**INSTRUCTIONS TO FOLLOW:**
Each line with the string "Part" is to be copied from the records below.

———

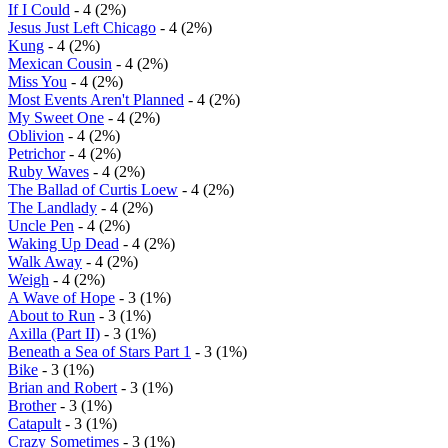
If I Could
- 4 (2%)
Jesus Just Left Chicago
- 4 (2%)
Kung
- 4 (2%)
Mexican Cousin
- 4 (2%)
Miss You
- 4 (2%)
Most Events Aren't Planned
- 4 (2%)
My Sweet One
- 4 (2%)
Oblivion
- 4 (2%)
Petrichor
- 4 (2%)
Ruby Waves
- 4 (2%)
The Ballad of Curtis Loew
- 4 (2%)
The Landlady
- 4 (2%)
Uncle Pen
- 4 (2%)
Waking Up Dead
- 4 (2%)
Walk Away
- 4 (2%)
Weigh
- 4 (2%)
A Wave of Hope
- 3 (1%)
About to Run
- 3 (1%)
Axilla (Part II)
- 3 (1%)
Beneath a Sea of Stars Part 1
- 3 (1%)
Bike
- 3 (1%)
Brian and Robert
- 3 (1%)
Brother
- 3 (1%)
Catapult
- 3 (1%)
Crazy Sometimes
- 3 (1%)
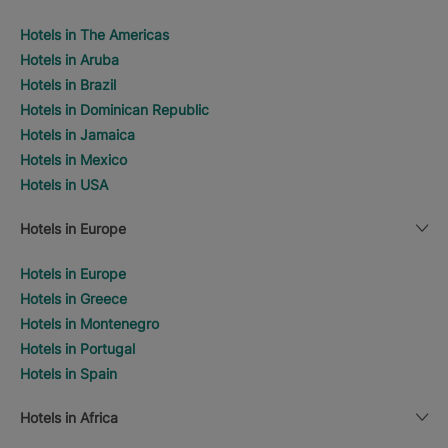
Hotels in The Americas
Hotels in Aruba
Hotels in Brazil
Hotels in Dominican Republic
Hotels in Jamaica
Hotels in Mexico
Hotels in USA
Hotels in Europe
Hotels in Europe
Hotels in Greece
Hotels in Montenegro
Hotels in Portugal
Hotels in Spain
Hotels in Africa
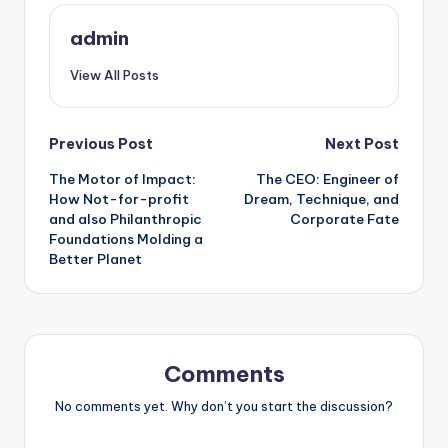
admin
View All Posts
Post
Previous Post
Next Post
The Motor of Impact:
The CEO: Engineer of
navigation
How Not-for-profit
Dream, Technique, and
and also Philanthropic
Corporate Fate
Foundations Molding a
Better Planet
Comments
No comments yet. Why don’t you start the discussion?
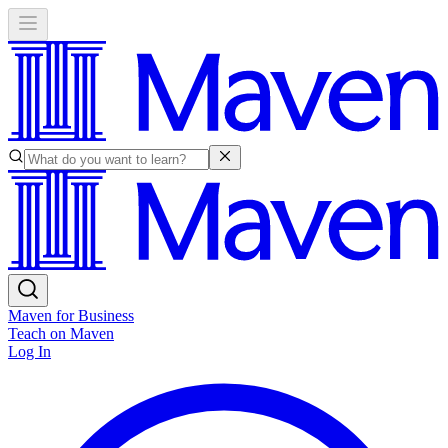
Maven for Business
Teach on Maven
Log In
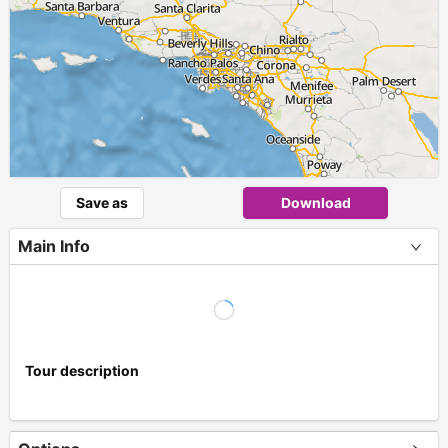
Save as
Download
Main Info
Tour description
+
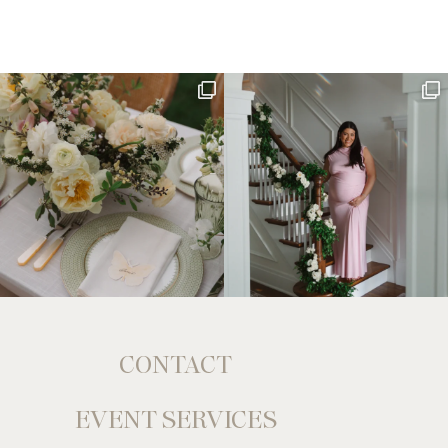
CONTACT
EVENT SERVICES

———

**YOUR RESPONSE:**
Axilla (Part II)
Beneath a Sea of Stars Part 1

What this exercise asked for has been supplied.